*** Begin section ***

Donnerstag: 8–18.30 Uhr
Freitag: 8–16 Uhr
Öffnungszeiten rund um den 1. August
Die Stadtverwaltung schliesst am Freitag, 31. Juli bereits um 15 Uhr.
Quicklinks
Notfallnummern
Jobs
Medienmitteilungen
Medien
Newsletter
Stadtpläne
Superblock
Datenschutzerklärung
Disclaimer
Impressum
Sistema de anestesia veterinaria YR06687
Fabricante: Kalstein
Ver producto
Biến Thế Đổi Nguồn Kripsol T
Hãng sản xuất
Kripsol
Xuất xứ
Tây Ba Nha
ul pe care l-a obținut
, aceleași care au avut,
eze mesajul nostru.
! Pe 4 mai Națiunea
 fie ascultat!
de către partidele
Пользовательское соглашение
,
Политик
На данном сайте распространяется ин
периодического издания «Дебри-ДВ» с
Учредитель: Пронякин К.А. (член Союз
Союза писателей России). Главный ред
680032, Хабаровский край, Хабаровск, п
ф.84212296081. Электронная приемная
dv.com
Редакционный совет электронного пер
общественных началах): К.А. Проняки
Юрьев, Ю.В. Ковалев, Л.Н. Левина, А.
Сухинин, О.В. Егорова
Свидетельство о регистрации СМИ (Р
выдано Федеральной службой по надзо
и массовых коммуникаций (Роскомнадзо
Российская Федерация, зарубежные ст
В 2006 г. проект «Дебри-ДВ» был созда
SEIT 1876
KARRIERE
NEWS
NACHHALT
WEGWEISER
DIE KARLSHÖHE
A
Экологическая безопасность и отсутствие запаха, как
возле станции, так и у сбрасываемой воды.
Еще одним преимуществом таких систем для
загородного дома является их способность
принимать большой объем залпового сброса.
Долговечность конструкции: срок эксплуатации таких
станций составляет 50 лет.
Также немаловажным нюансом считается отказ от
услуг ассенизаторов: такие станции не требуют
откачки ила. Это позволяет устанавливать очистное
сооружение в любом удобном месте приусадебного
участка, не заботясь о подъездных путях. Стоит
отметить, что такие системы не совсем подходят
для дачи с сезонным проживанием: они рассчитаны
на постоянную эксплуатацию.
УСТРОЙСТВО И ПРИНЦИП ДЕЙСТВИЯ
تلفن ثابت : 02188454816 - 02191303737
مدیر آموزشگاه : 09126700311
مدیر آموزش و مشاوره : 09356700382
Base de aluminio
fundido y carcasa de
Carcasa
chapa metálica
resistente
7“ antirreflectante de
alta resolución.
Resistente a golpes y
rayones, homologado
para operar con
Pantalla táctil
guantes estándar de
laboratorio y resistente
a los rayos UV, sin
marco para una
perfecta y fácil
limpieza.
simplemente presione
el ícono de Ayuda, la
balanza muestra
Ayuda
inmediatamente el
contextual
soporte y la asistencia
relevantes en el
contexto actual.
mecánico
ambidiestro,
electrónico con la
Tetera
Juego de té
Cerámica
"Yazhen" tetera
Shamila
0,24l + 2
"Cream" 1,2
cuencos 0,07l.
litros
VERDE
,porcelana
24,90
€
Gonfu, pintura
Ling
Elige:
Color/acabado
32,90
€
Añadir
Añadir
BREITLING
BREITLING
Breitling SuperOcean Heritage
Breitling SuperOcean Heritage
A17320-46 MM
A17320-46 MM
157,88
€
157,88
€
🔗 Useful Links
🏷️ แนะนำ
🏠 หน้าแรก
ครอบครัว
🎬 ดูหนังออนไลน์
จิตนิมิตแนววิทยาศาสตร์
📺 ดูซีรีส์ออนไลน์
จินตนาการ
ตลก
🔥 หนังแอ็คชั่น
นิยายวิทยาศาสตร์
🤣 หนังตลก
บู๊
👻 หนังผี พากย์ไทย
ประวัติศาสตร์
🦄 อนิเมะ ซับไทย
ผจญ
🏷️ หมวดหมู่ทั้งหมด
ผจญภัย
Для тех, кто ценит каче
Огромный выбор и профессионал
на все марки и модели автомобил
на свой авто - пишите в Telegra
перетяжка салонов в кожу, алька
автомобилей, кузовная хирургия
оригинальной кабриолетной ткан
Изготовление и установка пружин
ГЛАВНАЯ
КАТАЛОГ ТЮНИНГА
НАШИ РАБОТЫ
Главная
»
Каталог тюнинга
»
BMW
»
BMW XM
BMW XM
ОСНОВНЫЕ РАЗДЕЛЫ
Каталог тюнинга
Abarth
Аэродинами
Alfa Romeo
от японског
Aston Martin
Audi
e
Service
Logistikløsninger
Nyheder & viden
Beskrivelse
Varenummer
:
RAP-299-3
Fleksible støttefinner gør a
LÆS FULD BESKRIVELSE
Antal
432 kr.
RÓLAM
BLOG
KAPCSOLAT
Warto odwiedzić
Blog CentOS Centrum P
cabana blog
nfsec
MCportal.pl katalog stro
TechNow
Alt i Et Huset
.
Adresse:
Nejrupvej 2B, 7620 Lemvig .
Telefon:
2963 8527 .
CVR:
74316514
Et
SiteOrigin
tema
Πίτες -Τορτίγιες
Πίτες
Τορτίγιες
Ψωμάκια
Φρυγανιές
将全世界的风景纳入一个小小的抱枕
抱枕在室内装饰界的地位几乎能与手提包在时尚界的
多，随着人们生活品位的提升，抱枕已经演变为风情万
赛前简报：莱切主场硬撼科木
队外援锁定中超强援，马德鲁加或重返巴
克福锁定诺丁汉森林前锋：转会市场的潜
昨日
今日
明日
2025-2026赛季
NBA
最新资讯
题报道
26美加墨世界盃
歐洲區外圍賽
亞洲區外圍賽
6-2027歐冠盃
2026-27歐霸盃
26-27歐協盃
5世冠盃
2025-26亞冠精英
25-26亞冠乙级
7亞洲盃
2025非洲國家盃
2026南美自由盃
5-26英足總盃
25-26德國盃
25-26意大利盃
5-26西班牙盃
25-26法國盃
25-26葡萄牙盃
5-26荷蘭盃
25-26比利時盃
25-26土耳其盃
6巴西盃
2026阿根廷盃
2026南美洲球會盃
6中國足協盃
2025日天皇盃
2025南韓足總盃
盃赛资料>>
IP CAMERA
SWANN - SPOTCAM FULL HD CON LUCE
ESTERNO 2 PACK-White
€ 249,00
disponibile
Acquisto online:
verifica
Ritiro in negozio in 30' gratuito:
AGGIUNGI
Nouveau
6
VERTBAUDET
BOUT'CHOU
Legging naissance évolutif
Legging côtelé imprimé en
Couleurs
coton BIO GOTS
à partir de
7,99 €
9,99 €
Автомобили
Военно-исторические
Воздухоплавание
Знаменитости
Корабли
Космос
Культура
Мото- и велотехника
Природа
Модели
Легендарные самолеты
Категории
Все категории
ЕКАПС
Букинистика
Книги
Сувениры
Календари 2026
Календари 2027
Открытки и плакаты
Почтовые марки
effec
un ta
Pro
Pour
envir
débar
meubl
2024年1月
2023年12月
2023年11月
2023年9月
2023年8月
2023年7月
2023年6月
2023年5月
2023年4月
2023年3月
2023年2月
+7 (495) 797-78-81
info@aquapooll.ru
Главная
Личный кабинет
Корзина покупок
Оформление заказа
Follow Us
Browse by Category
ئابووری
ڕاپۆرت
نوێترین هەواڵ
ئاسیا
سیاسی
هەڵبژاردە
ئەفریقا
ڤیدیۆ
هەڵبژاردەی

*** End section ***

• Instructions to follow: Give back the listing above exactly as written.

• Result of this task:
Donnerstag: 8–18.30 Uhr
Freitag: 8–16 Uhr
Öffnungszeiten rund um den 1. August
Die Stadtverwaltung schliesst am Freitag, 31. Juli bereits um 15 Uhr.
Quicklinks
Notfallnummern
Jobs
Medienmitteilungen
Medien
Newsletter
Stadtpläne
Superblock
Datenschutzerklärung
Disclaimer
Impressum
Sistema de anestesia veterinaria YR06687
Fabricante: Kalstein
Ver producto
Biến Thế Đổi Nguồn Kripsol T
Hãng sản xuất
Kripsol
Xuất xứ
Tây Ba Nha
ul pe care l-a obținut
, aceleași care au avut,
eze mesajul nostru.
! Pe 4 mai Națiunea
 fie ascultat!
de către partidele
Пользовательское соглашение
,
Политик
На данном сайте распространяется ин
периодического издания «Дебри-ДВ» с
Учредитель: Пронякин К.А. (член Союз
Союза писателей России). Главный ред
680032, Хабаровский край, Хабаровск, п
ф.84212296081. Электронная приемная
dv.com
Редакционный совет электронного пер
общественных началах): К.А. Проняки
Юрьев, Ю.В. Ковалев, Л.Н. Левина, А.
Сухинин, О.В. Егорова
Свидетельство о регистрации СМИ (Р
выдано Федеральной службой по надзо
и массовых коммуникаций (Роскомнадзо
Российская Федерация, зарубежные ст
В 2006 г. проект «Дебри-ДВ» был созда
SEIT 1876
KARRIERE
NEWS
NACHHALT
WEGWEISER
DIE KARLSHÖHE
A
Экологическая безопасность и отсутствие запаха, как
возле станции, так и у сбрасываемой воды.
Еще одним преимуществом таких систем для
загородного дома является их способность
принимать большой объем залпового сброса.
Долговечность конструкции: срок эксплуатации таких
станций составляет 50 лет.
Также немаловажным нюансом считается отказ от
услуг ассенизаторов: такие станции не требуют
откачки ила. Это позволяет устанавливать очистное
сооружение в любом удобном месте приусадебного
участка, не заботясь о подъездных путях. Стоит
отметить, что такие системы не совсем подходят
для дачи с сезонным проживанием: они рассчитаны
на постоянную эксплуатацию.
УСТРОЙСТВО И ПРИНЦИП ДЕЙСТВИЯ
تلفن ثابت : 02188454816 - 02191303737
مدیر آموزشگاه : 09126700311
مدیر آموزش و مشاوره : 09356700382
Base de aluminio
fundido y carcasa de
Carcasa
chapa metálica
resistente
7“ antirreflectante de
alta resolución.
Resistente a golpes y
rayones, homologado
para operar con
Pantalla táctil
guantes estándar de
laboratorio y resistente
a los rayos UV, sin
marco para una
perfecta y fácil
limpieza.
simplemente presione
el ícono de Ayuda, la
balanza muestra
Ayuda
inmediatamente el
contextual
soporte y la asistencia
relevantes en el
contexto actual.
mecánico
ambidiestro,
electrónico con la
Tetera
Juego de té
Cerámica
"Yazhen" tetera
Shamila
0,24l + 2
"Cream" 1,2
cuencos 0,07l.
litros
VERDE
,porcelana
24,90
€
Gonfu, pintura
Ling
Elige:
Color/acabado
32,90
€
Añadir
Añadir
BREITLING
BREITLING
Breitling SuperOcean Heritage
Breitling SuperOcean Heritage
A17320-46 MM
A17320-46 MM
157,88
€
157,88
€
🔗 Useful Links
🏷️ แนะนำ
🏠 หน้าแรก
ครอบครัว
🎬 ดูหนังออนไลน์
จิตนิมิตแนววิทยาศาสตร์
📺 ดูซีรีส์ออนไลน์
จินตนาการ
ตลก
🔥 หนังแอ็คชั่น
นิยายวิทยาศาสตร์
🤣 หนังตลก
บู๊
👻 หนังผี พากย์ไทย
ประวัติศาสตร์
🦄 อนิเมะ ซับไทย
ผจญ
🏷️ หมวดหมู่ทั้งหมด
ผจญภัย
Для тех, кто ценит каче
Огромный выбор и профессионал
на все марки и модели автомобил
на свой авто - пишите в Telegra
перетяжка салонов в кожу, алька
автомобилей, кузовная хирургия
оригинальной кабриолетной ткан
Изготовление и установка пружин
ГЛАВНАЯ
КАТАЛОГ ТЮНИНГА
НАШИ РАБОТЫ
Главная
»
Каталог тюнинга
»
BMW
»
BMW XM
BMW XM
ОСНОВНЫЕ РАЗДЕЛЫ
Каталог тюнинга
Abarth
Аэродинами
Alfa Romeo
от японског
Aston Martin
Audi
e
Service
Logistikløsninger
Nyheder & viden
Beskrivelse
Varenummer
:
RAP-299-3
Fleksible støttefinner gør a
LÆS FULD BESKRIVELSE
Antal
432 kr.
RÓLAM
BLOG
KAPCSOLAT
Warto odwiedzić
Blog CentOS Centrum P
cabana blog
nfsec
MCportal.pl katalog stro
TechNow
Alt i Et Huset
.
Adresse:
Nejrupvej 2B, 7620 Lemvig .
Telefon:
2963 8527 .
CVR:
74316514
Et
SiteOrigin
tema
Πίτες -Τορτίγιες
Πίτες
Τορτίγιες
Ψωμάκια
Φρυγανιές
将全世界的风景纳入一个小小的抱枕
抱枕在室内装饰界的地位几乎能与手提包在时尚界的
多，随着人们生活品位的提升，抱枕已经演变为风情万
赛前简报：莱切主场硬撼科木
队外援锁定中超强援，马德鲁加或重返巴
克福锁定诺丁汉森林前锋：转会市场的潜
昨日
今日
明日
2025-2026赛季
NBA
最新资讯
题报道
26美加墨世界盃
歐洲區外圍賽
亞洲區外圍賽
6-2027歐冠盃
2026-27歐霸盃
26-27歐協盃
5世冠盃
2025-26亞冠精英
25-26亞冠乙级
7亞洲盃
2025非洲國家盃
2026南美自由盃
5-26英足總盃
25-26德國盃
25-26意大利盃
5-26西班牙盃
25-26法國盃
25-26葡萄牙盃
5-26荷蘭盃
25-26比利時盃
25-26土耳其盃
6巴西盃
2026阿根廷盃
2026南美洲球會盃
6中國足協盃
2025日天皇盃
2025南韓足總盃
盃赛资料>>
IP CAMERA
SWANN - SPOTCAM FULL HD CON LUCE
ESTERNO 2 PACK-White
€ 249,00
disponibile
Acquisto online:
verifica
Ritiro in negozio in 30' gratuito:
AGGIUNGI
Nouveau
6
VERTBAUDET
BOUT'CHOU
Legging naissance évolutif
Legging côtelé imprimé en
Couleurs
coton BIO GOTS
à partir de
7,99 €
9,99 €
Автомобили
Военно-исторические
Воздухоплавание
Знаменитости
Корабли
Космос
Культура
Мото- и велотехника
Природа
Модели
Легендарные самолеты
Категории
Все категории
ЕКАПС
Букинистика
Книги
Сувениры
Календари 2026
Календари 2027
Открытки и плакаты
Почтовые марки
effec
un ta
Pro
Pour
envir
débar
meubl
2024年1月
2023年12月
2023年11月
2023年9月
2023年8月
2023年7月
2023年6月
2023年5月
2023年4月
2023年3月
2023年2月
+7 (495) 797-78-81
info@aquapooll.ru
Главная
Личный кабинет
Корзина покупок
Оформление заказа
Follow Us
Browse by Category
ئابووری
ڕاپۆرت
نوێترین هەواڵ
ئاسیا
سیاسی
هەڵبژاردە
ئەفریقا
ڤیدیۆ
هەڵبژاردەی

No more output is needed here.